As somebody said of jazz, these qualities are hard to define but not hard to spot. 'Yesterday' has all of them: with as little doubt as there can be, it is a great song. 'Paperback Writer', written by McCartney a year later, and a bigger hit, is not: it's entertaining rather than moving. 'Bridge over Troubled Water' is; 'Bright Eyes', also sung by Art Garfunkel, also a No 1, is not. It's not unemotional, but the emotion is a little cheap, a little watery.

'Yesterday' was born great - if birth equals recording, rather than the arrival of the tune in the writer's head (when it was called 'Scrambled Eggs', and probably wasn't great). But the old line about some achieving greatness and some having it thrust upon them applies to songs as much as people. In a popular form, a work is only great if it is seen to be great. It may be excellent, but if it's unknown, great is not the word. 'Across the Borderline', written by Ry Cooder for a not-great film (The Border) in 1981, was a well-kept secret until a decade later, when it was sung in concert by Bob Dylan and Bruce Springsteen - 'two fellows', as Richard Williams said in the article that became the prototype for this series, 'you'd trust to know a good tune when they hear it'.

Most of all, the test these songs have passed is that of time. There is a paradox here. As art forms go, pop music is here today, gone tomorrow. Lives of the Great Songs, being partly a collection of journalism, is thus in danger of being the ephemeral in pursuit of the disposable. But art is art, and if something is good, you don't throw it away. All these songs are still giving pleasure, years after their release.

The test of time is a long-distance race, and you can recover from a poor start. Two of the Rolling Stones didn't think 'Satisfaction' should even be a single - Mick Jagger and Keith Richards, its authors. 'Blowin' in the Wind' was hailed by Dylan's friend Dave van Ronk as 'an incredibly dumb song]'. Louis B Mayer, finding The Wizard of Oz too long, suggested dropping 'Over the Rainbow'.

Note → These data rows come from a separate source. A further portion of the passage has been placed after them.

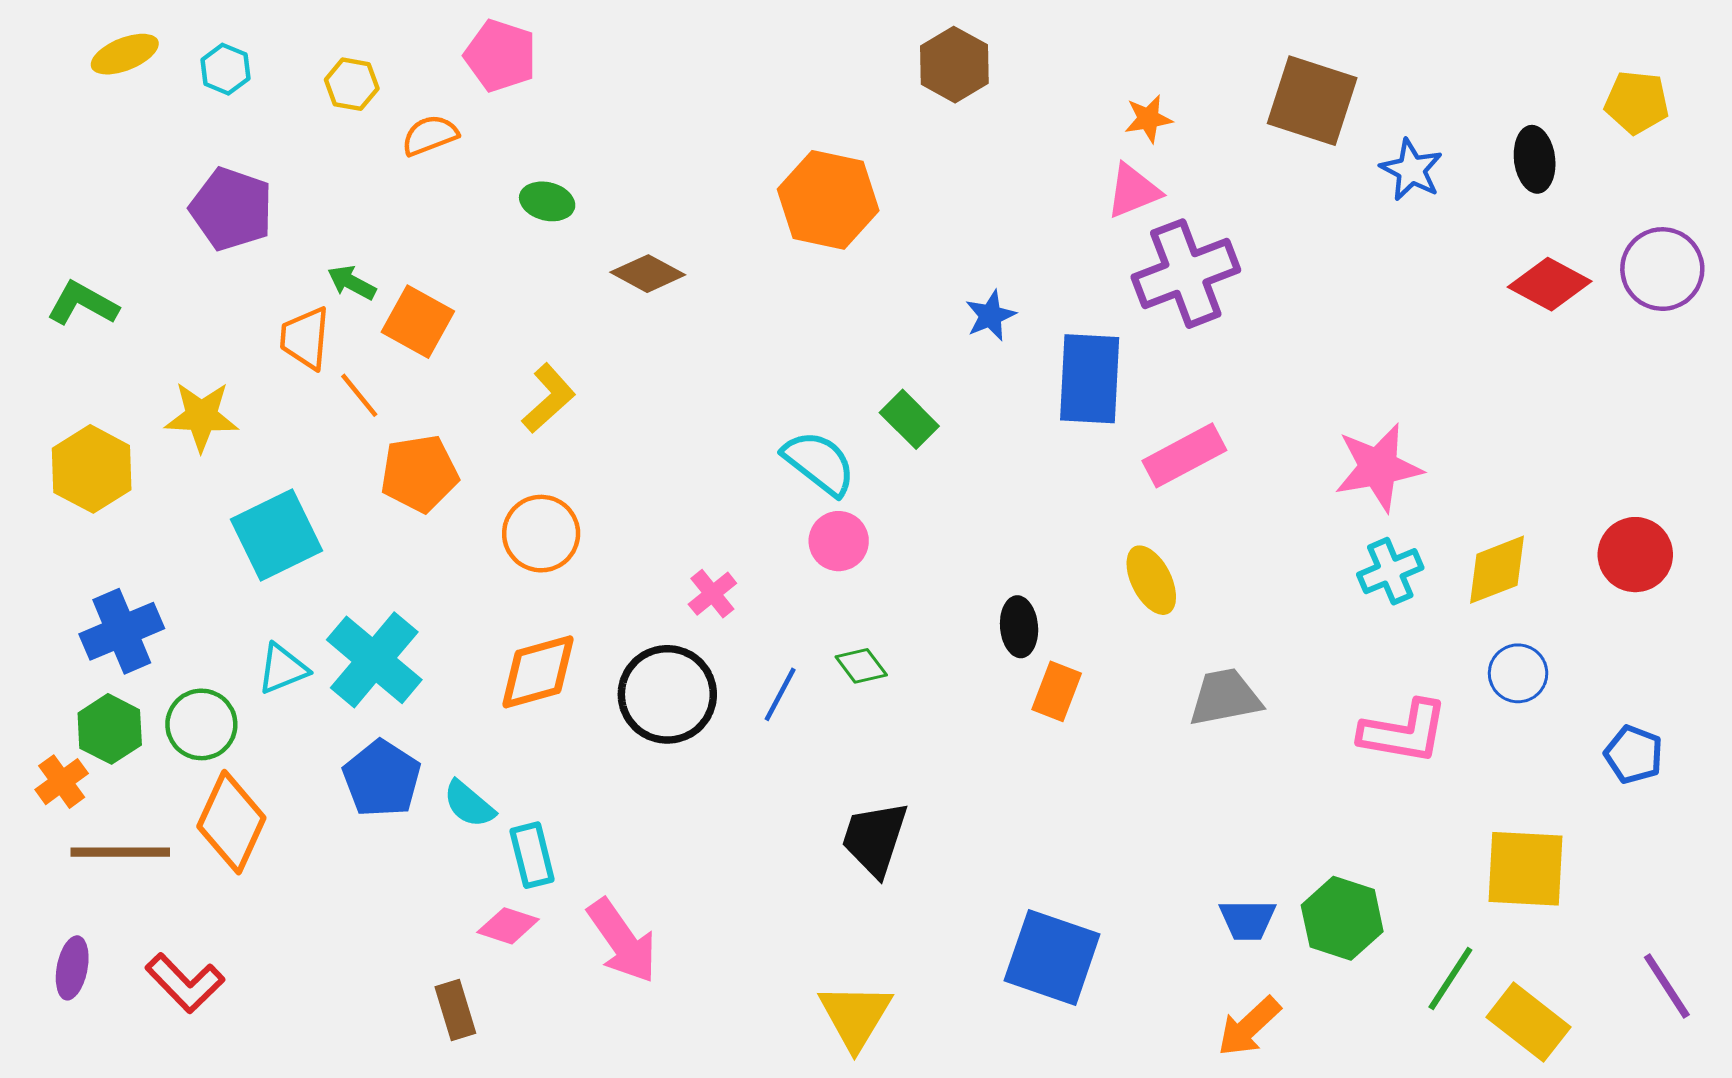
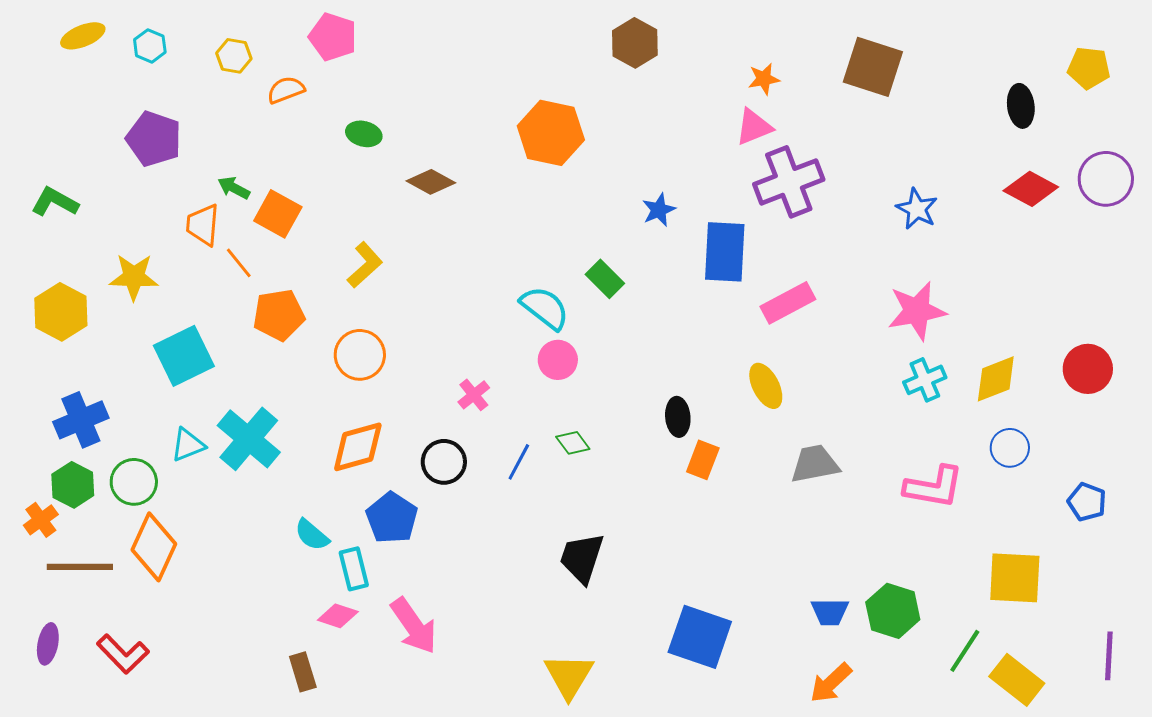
blue star: (1411, 170) -> (917, 209), moved
black circle: (667, 694) -> (444, 462), size x0.7
blue pentagon: (382, 779) -> (392, 518), moved
purple line: (1667, 986) -> (1109, 656), turned 36

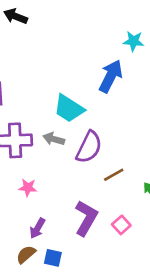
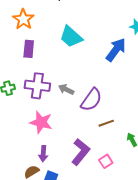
cyan trapezoid: (69, 109) -> (71, 37), moved
pink star: (28, 188) -> (41, 122), size x1.6
purple arrow: (37, 228) -> (43, 154), turned -35

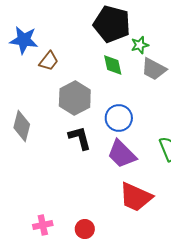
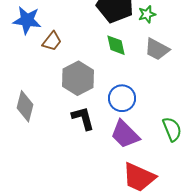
green star: (140, 45) -> (147, 14), moved

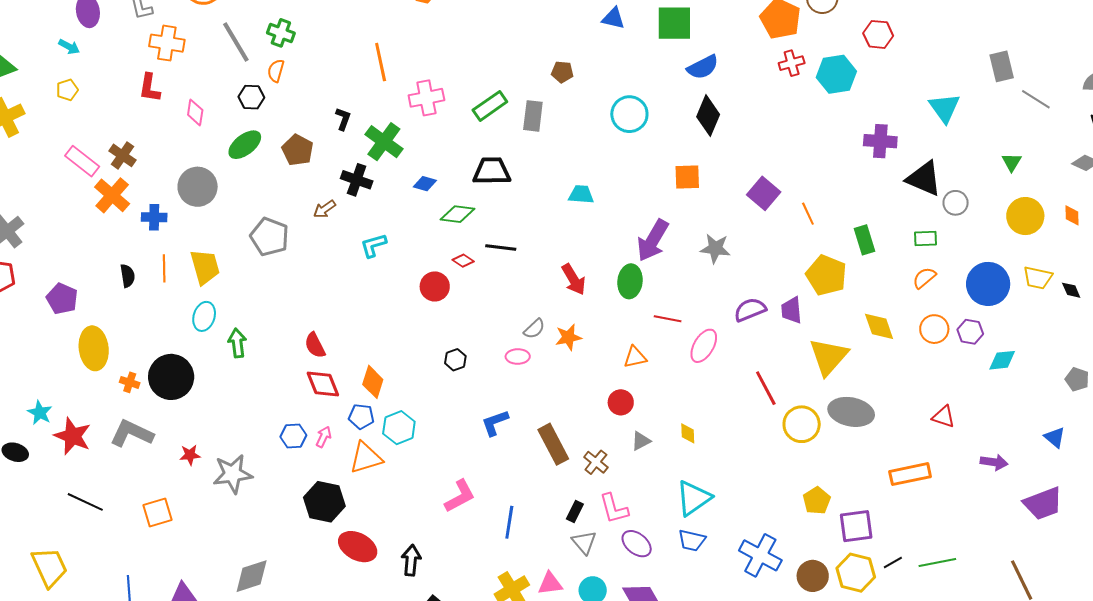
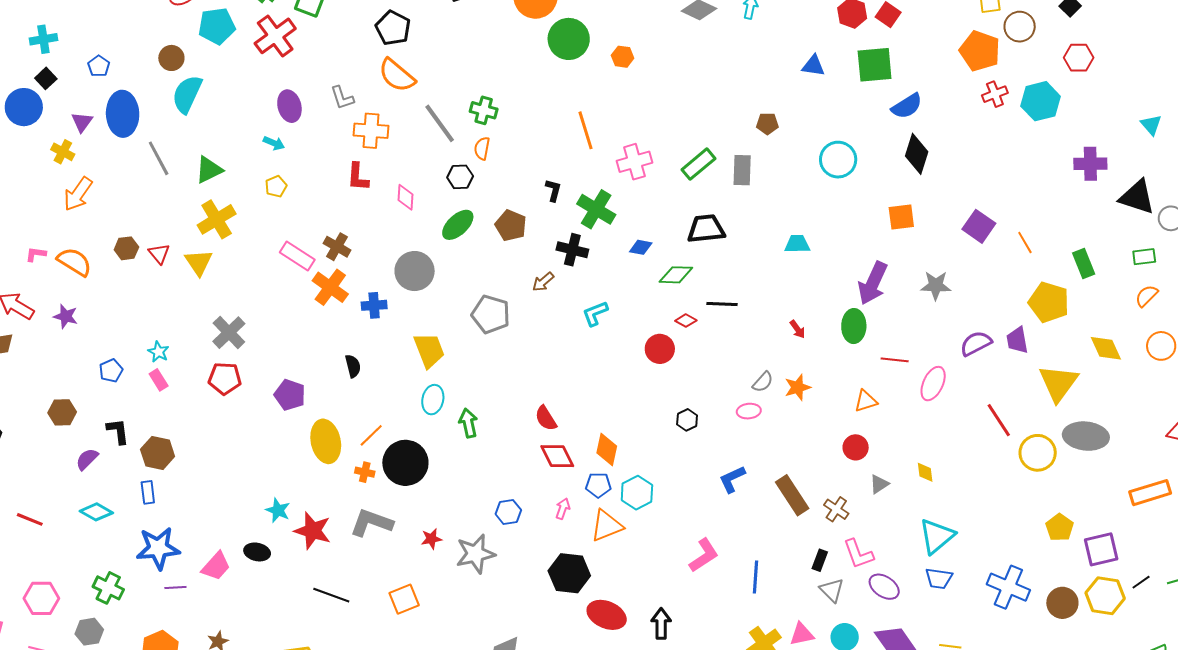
cyan triangle: (944, 108) -> (1151, 125), size x0.7
orange line: (164, 268) -> (371, 435), moved, turned 52
red arrow: (574, 279) -> (797, 329), size x0.6
blue hexagon: (293, 436) -> (508, 512), moved

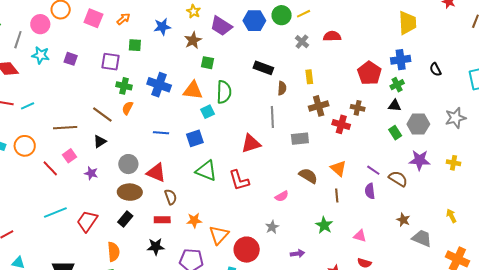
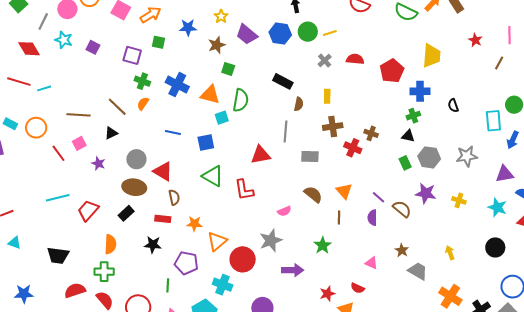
orange arrow: (123, 19) -> (151, 15), size x1.5
red pentagon: (369, 73) -> (392, 71), moved
gray star: (272, 227) -> (271, 240), size x1.6
pink triangle: (360, 236) -> (372, 263), moved
purple arrow: (298, 254) -> (293, 270), size x1.5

AS THAT list suggests, our book, like the series, flits between two kinds of pop music - rock 'n' roll, the dominant sound since 1954, and its predecessor, the Broadway tradition. These categories can overlap - 'Sunshine of My Life' was written by a rock star, but soon hijacked by men wearing tuxedos and Brylcreem; 'Fever' has travelled the other way, from Peggy Lee to Madonna. But the distinction remains strangely sharp. A lot of music- lovers have never bought a Sinatra album. A lot of Sinatra fans have never deigned to investigate Simply Red.

This goes back to the Beatles. By making it with their own songs, they put the cover version out of fashion as surely as the short back and sides. This was a bit rich when they'd started as a covers band. But it happened, and it had consequences. The art of interpretation was maligned. Good singers were encouraged to become indifferent songwriters. Radio 1 arrived, and Radio 2 became sneered at in certain circles (when 'easy listening' is a term of abuse, something is awry). Most record collections are still biased one way or the other.

Greatness doesn't work like that. A great song can come out of anywhere: it's the places it goes into that are more revealing. Our 36 songs have one final thing in common. They bring something out of people. They are the canvas as well as the picture. I hope you enjoy gazing at them as much as I have.